In the forthcoming book Winning Sustainability Strategies (Palgrave, 2019) the effective combination of direction and speed as applied by sustainability champions such as Unilever, Umicore and Novozymes, is dubbed Vectoring because it is analogous to the navigation service provided by an air traffic controller, whereby the controller decides on a particular path for the aircraft, composed of specific legs or vectors, which the pilot then follows. Sustainability programs that are looking for their North Star or Polaris, can lack air traffic controllers or often pilots for that matter. The absence of directional bearings, or the selection of inadequate ones, lead to misguided, uncoordinated actions and usually unsatisfactory results from the sustainability initiatives.

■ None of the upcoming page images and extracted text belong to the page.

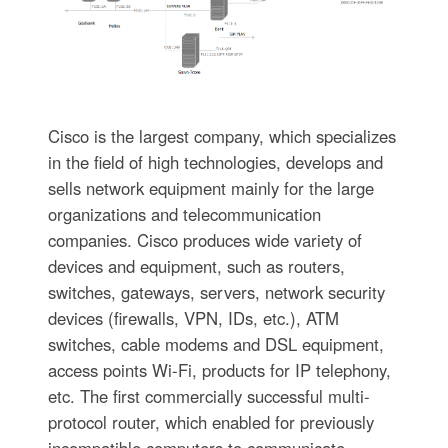
Cisco is the largest company, which specializes
in the field of high technologies, develops and
sells network equipment mainly for the large
organizations and telecommunication
companies. Cisco produces wide variety of
devices and equipment, such as routers,
switches, gateways, servers, network security
devices (firewalls, VPN, IDs, etc.), ATM
switches, cable modems and DSL equipment,
access points Wi-Fi, products for IP telephony,
etc. The first commercially successful multi-
protocol router, which enabled for previously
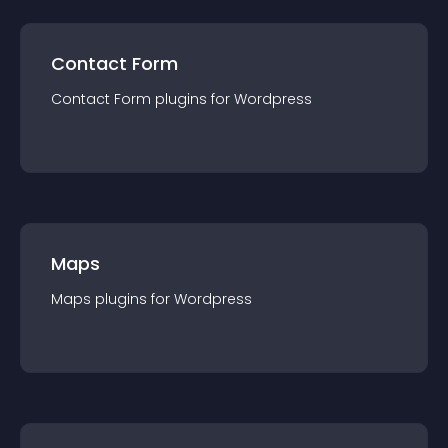
Contact Form
Contact Form
plugin
s for
Wordpress
Maps
Maps
plugin
s for
Wordpress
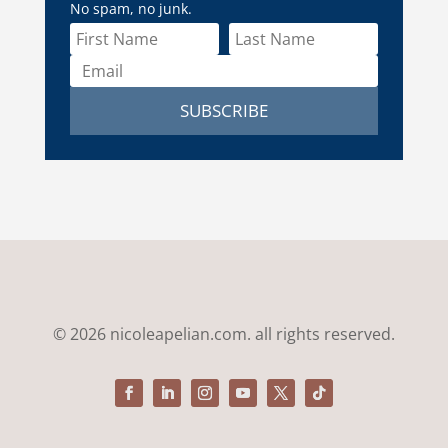
No spam, no junk.
SUBSCRIBE
© 2026 nicoleapelian.com. all rights reserved.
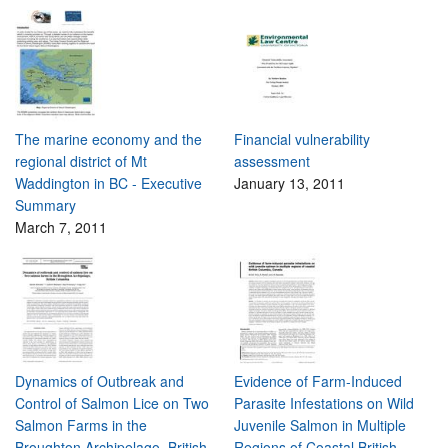
The marine economy and the
Financial vulnerability
regional district of Mt
assessment
Waddington in BC - Executive
January 13, 2011
Summary
March 7, 2011
Dynamics of Outbreak and
Evidence of Farm-Induced
Control of Salmon Lice on Two
Parasite Infestations on Wild
Salmon Farms in the
Juvenile Salmon in Multiple
Broughton Archipelago, British
Regions of Coastal British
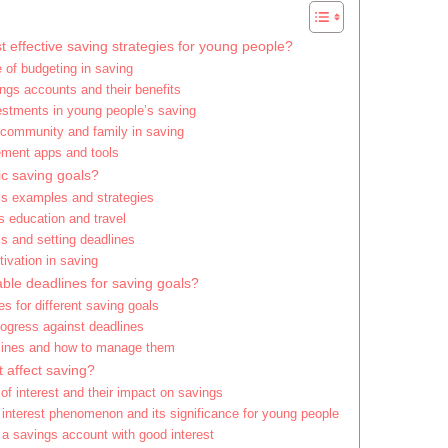
 effective saving strategies for young people?
 of budgeting in saving
ngs accounts and their benefits
vestments in young people’s saving
 community and family in saving
ent apps and tools
ic saving goals?
ls examples and strategies
s education and travel
als and setting deadlines
ivation in saving
ble deadlines for saving goals?
es for different saving goals
rogress against deadlines
lines and how to manage them
 affect saving?
 of interest and their impact on savings
nterest phenomenon and its significance for young people
a savings account with good interest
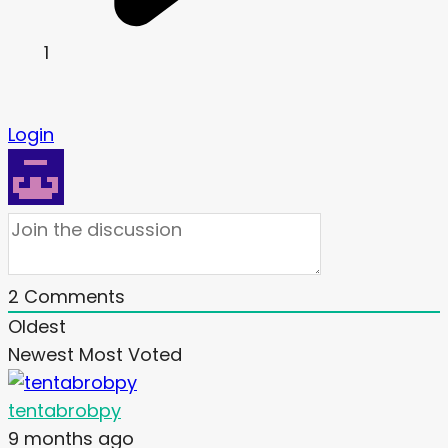
1
Login
2
Comments
Oldest
Newest
Most Voted
tentabrobpy
9 months ago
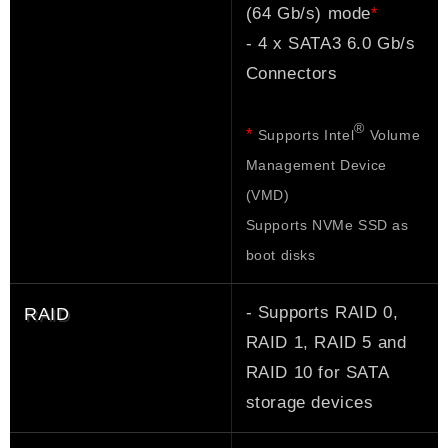
*
(64 Gb/s) mode
- 4 x SATA3 6.0 Gb/s
Connectors
®
*
Supports Intel
Volume
Management Device
(VMD)
Supports NVMe SSD as
boot disks
- Supports RAID 0,
RAID
RAID 1, RAID 5 and
RAID 10 for SATA
storage devices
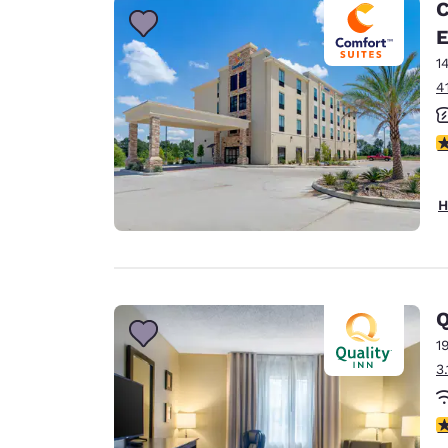
C
E
1
4
4
H
Q
1
3
3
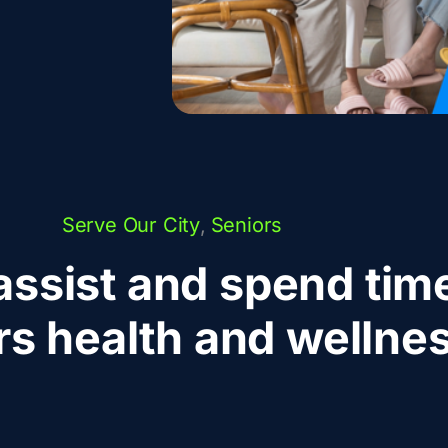
Serve Our City
,
Seniors
assist and spend time
rs health and wellnes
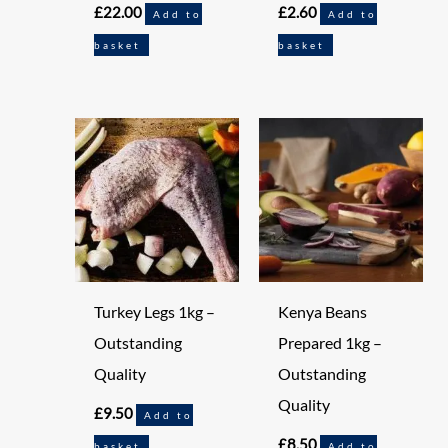
£
22.00
£
2.60
Add to
Add to
basket
basket
Turkey Legs 1kg –
Kenya Beans
Outstanding
Prepared 1kg –
Quality
Outstanding
Quality
£
9.50
Add to
£
8.50
basket
Add to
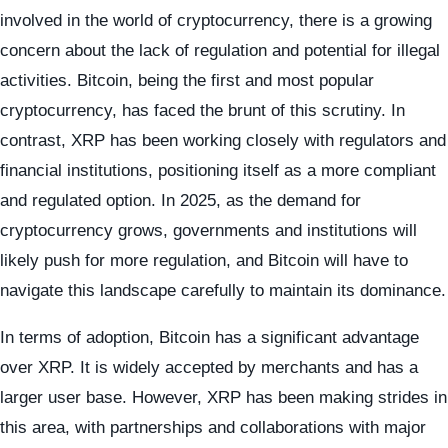
involved in the world of cryptocurrency, there is a growing
concern about the lack of regulation and potential for illegal
activities. Bitcoin, being the first and most popular
cryptocurrency, has faced the brunt of this scrutiny. In
contrast, XRP has been working closely with regulators and
financial institutions, positioning itself as a more compliant
and regulated option. In 2025, as the demand for
cryptocurrency grows, governments and institutions will
likely push for more regulation, and Bitcoin will have to
navigate this landscape carefully to maintain its dominance.
In terms of adoption, Bitcoin has a significant advantage
over XRP. It is widely accepted by merchants and has a
larger user base. However, XRP has been making strides in
this area, with partnerships and collaborations with major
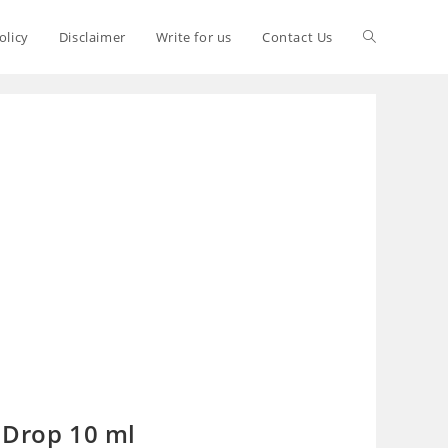
olicy
Disclaimer
Write for us
Contact Us
 Drop 10 ml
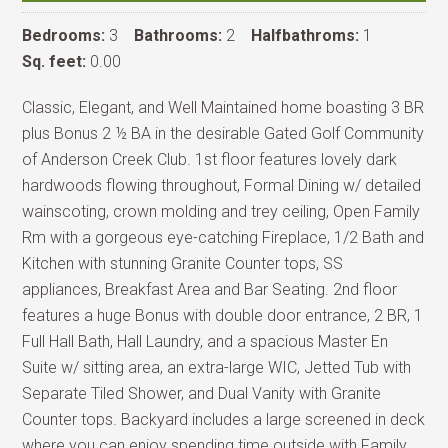
Bedrooms:
3
Bathrooms:
2
Halfbathroms:
1
Sq. feet:
0.00
Classic, Elegant, and Well Maintained home boasting 3 BR
plus Bonus 2 ½ BA in the desirable Gated Golf Community
of Anderson Creek Club. 1st floor features lovely dark
hardwoods flowing throughout, Formal Dining w/ detailed
wainscoting, crown molding and trey ceiling, Open Family
Rm with a gorgeous eye-catching Fireplace, 1/2 Bath and
Kitchen with stunning Granite Counter tops, SS
appliances, Breakfast Area and Bar Seating. 2nd floor
features a huge Bonus with double door entrance, 2 BR, 1
Full Hall Bath, Hall Laundry, and a spacious Master En
Suite w/ sitting area, an extra-large WIC, Jetted Tub with
Separate Tiled Shower, and Dual Vanity with Granite
Counter tops. Backyard includes a large screened in deck
where you can enjoy spending time outside with Family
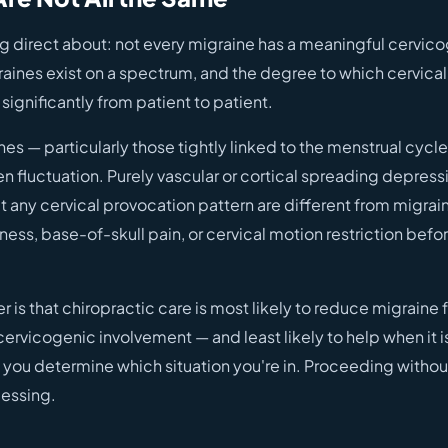
ng direct about: not every migraine has a meaningful cervic
ines exist on a spectrum, and the degree to which cervica
 significantly from patient to patient.
s — particularly those tightly linked to the menstrual cycle
n fluctuation. Purely vascular or cortical spreading depres
 any cervical provocation pattern are different from migrain
fness, base-of-skull pain, or cervical motion restriction befo
r is that chiropractic care is most likely to reduce migrain
cervicogenic involvement — and least likely to help when it i
 you determine which situation you're in. Proceeding withou
essing.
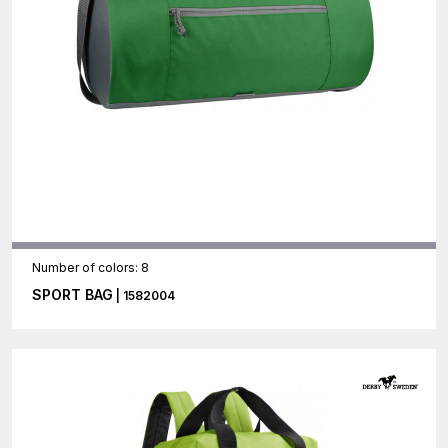
Number of colors: 8
SPORT BAG
| 1582004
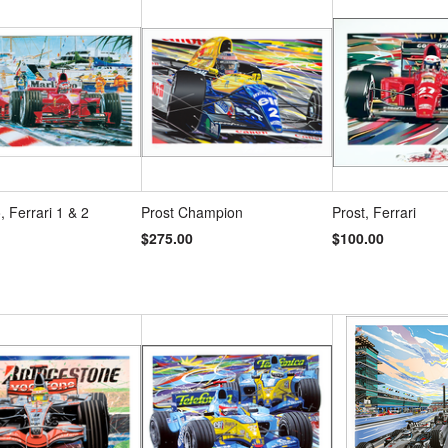
s
»
 Ferrari 1 & 2
Prost Champion
Prost, Ferrari
$275.00
$100.00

To develop the concept of Vectoring, the anonymized results from ten selected industries over a three-year period were examined, for companies that elected to actively participate in the DJSI benchmark between 2015 to 2017. The ten industries researched (automotive, banking, chemicals, construction materials, electric utilities, pharmaceuticals, food products, professional services, textiles and telecom) were chosen to generate a representative sample of the industries addressed by MSCI’s Global Industry Classification Standard (GICS).
As part of the analysis, all company DJSI scores on all criteria in the research period were restated as contributing to either risk reduction, opportunity seizing or both. To determine the company performance on risk reduction and opportunity seizing, DJSI experts independently rated the DJSI criteria for their potential contribution to either risk or opportunity based on the questions in the questionnaire. In the follow-up stage, the expert assessments were compared, and the differences were settled. Obviously, not all criteria have equal importance for the various sectors. To accommodate this, individual criteria weightings per industry were applied to the company scores, identical to those used by RobecoSAM for the composition of the DJSI for the years and industries researched.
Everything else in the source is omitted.